◆ **Action item**: Filter the entries, keeping every line with the string "Accounting".

◆ **Information provided**:
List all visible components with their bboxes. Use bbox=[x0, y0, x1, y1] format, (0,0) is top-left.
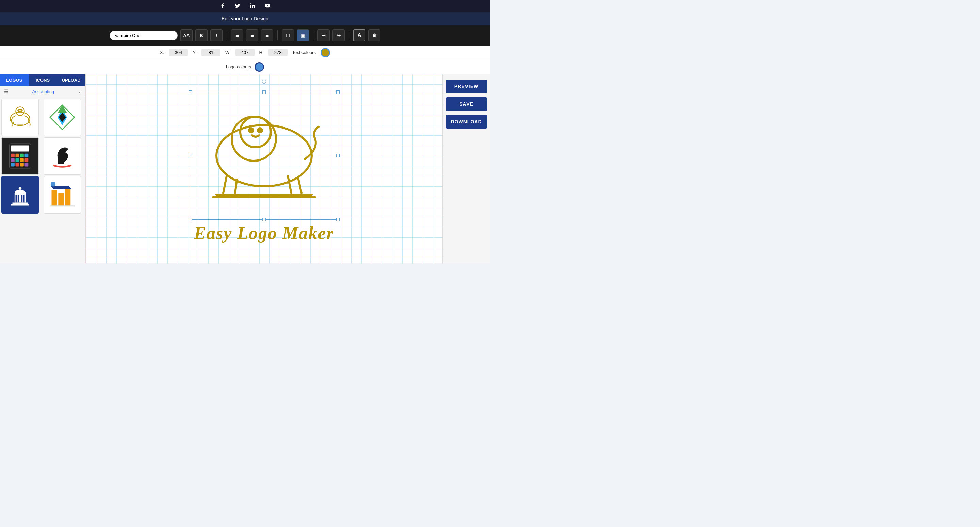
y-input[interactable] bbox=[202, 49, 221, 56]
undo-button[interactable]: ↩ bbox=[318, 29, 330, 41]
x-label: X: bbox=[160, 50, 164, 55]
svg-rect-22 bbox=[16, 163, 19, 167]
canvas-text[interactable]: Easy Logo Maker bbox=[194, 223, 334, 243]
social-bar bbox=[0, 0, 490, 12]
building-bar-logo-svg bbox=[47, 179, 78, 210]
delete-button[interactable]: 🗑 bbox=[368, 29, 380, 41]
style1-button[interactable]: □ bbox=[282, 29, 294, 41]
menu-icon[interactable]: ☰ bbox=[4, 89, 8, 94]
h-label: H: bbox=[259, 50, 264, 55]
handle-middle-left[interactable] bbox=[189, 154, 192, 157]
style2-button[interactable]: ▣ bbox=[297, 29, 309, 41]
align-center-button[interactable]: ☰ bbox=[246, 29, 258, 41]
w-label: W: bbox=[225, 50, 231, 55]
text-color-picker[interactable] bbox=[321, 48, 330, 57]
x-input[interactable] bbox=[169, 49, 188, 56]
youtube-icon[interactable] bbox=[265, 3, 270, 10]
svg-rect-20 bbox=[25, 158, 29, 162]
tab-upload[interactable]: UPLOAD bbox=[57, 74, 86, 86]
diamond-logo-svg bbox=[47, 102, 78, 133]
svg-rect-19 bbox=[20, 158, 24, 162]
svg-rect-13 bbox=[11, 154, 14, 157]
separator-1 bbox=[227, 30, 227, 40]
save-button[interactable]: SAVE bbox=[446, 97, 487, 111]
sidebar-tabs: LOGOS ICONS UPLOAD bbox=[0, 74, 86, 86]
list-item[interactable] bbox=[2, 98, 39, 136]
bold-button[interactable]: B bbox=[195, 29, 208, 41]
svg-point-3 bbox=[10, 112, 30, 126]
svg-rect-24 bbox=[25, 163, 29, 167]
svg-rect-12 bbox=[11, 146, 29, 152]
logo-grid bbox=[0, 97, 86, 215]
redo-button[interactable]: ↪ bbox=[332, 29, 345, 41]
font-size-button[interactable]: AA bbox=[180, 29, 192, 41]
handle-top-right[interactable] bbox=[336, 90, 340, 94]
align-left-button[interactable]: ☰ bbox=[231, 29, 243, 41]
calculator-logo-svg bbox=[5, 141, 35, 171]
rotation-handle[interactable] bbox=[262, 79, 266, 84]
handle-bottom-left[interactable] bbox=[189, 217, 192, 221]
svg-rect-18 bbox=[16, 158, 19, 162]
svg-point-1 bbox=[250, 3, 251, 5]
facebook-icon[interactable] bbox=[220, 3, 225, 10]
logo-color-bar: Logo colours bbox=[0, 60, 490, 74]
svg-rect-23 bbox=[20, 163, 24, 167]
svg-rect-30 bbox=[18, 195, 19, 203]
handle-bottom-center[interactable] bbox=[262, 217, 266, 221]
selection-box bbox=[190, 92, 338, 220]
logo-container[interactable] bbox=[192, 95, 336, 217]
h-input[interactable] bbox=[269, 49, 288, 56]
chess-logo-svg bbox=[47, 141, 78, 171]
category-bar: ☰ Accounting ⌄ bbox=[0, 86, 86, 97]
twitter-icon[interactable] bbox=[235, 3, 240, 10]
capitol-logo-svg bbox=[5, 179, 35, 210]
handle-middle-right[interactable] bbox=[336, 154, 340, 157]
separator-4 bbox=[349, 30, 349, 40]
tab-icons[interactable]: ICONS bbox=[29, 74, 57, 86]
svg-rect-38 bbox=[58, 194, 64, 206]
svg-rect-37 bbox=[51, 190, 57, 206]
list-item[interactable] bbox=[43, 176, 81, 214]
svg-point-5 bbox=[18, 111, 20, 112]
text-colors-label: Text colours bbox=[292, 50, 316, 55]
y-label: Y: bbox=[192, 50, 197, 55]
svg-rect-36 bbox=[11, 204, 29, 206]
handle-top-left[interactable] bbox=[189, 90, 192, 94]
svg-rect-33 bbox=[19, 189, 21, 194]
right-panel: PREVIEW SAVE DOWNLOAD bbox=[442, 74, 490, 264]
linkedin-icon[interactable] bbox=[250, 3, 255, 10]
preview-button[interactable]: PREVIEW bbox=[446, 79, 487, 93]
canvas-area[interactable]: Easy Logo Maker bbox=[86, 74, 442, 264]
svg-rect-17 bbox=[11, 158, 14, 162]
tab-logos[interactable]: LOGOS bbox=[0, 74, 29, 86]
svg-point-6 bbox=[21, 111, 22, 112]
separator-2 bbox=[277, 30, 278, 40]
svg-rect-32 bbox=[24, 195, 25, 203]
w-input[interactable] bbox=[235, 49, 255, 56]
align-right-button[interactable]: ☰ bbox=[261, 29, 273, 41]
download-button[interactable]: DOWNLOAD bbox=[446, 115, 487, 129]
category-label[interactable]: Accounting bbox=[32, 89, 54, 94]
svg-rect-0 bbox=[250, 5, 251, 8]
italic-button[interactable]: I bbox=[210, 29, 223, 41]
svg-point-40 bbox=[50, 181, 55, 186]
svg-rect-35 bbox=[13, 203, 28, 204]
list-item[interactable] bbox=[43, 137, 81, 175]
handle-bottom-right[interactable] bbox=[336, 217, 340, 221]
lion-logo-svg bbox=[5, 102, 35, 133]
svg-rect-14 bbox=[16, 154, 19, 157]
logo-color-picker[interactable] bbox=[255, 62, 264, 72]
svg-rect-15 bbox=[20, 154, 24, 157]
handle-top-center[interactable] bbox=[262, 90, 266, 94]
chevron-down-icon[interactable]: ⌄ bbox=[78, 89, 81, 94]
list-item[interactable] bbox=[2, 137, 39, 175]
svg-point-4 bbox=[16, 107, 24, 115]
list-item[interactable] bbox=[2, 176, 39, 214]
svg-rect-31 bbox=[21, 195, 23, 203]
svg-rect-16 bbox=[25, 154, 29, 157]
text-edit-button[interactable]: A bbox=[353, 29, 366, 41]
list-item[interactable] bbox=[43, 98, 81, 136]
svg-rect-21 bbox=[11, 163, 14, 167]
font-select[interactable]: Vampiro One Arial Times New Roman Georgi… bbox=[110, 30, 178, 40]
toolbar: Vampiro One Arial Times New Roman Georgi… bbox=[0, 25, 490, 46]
---
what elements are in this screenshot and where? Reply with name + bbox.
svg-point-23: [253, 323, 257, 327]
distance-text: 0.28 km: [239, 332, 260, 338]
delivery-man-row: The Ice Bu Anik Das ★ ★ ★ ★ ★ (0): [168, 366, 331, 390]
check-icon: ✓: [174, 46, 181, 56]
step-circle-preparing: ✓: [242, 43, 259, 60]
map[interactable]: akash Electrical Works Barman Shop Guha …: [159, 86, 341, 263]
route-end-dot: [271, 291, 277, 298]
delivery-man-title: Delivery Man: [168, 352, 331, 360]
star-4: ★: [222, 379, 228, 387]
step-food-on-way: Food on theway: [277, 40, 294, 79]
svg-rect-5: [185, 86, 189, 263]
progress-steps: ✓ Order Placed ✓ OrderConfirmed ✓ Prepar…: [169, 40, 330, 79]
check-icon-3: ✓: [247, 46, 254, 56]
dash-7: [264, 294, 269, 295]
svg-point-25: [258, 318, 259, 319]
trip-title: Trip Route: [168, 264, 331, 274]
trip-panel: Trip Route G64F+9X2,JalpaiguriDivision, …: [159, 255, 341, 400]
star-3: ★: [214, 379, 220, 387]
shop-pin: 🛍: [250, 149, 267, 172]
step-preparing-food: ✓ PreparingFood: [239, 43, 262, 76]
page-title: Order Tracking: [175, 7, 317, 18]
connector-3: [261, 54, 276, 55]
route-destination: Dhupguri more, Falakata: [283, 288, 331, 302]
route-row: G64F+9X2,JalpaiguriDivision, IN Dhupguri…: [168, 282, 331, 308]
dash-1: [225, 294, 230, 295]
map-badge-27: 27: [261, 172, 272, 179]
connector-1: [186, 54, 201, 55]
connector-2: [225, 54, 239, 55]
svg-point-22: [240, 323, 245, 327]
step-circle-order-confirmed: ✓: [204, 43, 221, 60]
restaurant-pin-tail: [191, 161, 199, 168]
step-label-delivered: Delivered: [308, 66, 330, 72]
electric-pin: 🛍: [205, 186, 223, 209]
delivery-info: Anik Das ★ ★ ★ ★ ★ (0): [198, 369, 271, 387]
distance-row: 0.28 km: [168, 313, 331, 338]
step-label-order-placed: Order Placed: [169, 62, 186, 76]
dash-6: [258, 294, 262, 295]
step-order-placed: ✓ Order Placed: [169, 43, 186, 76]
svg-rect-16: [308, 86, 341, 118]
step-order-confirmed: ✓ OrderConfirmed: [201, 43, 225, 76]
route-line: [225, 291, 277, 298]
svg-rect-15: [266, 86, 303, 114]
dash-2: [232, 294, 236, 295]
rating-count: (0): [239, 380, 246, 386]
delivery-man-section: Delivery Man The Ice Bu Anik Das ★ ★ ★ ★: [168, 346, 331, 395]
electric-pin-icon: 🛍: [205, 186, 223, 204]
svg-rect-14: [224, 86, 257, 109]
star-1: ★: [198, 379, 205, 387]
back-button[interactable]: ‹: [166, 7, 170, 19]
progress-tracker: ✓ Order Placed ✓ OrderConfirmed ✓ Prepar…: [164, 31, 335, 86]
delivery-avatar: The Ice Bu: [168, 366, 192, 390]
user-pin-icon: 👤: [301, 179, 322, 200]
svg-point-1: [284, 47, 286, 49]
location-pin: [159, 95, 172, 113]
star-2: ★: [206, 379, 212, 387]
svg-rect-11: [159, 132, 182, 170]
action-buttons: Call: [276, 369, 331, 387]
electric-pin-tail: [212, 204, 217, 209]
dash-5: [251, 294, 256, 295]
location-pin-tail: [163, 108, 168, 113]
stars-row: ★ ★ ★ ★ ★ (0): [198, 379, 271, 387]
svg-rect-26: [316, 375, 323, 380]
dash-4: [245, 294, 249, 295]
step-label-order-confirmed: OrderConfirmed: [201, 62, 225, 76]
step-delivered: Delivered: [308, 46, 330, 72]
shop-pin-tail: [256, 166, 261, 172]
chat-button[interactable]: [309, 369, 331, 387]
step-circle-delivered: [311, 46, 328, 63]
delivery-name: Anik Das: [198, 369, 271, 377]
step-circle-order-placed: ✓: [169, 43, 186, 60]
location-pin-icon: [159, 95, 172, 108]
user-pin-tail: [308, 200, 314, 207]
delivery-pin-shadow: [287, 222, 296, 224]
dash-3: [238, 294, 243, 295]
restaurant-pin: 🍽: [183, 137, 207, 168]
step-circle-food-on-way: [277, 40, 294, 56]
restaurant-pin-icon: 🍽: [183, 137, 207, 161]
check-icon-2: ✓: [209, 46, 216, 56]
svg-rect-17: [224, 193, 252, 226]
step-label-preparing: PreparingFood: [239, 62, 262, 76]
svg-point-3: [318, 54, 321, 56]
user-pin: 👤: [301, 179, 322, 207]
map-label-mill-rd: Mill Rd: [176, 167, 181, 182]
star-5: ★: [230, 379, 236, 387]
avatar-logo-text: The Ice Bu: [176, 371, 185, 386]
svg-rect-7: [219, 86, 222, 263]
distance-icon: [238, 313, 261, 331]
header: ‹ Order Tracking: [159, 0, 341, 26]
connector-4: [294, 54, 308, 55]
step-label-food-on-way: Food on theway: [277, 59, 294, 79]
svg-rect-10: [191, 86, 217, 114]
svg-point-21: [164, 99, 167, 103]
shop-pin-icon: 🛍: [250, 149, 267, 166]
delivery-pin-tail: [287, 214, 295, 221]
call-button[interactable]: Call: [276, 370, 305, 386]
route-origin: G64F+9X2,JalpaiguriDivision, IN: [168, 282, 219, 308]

◆ **Task solution**:
category-bar: ☰ Accounting ⌄ bbox=[0, 86, 86, 97]
category-label[interactable]: Accounting bbox=[32, 89, 54, 94]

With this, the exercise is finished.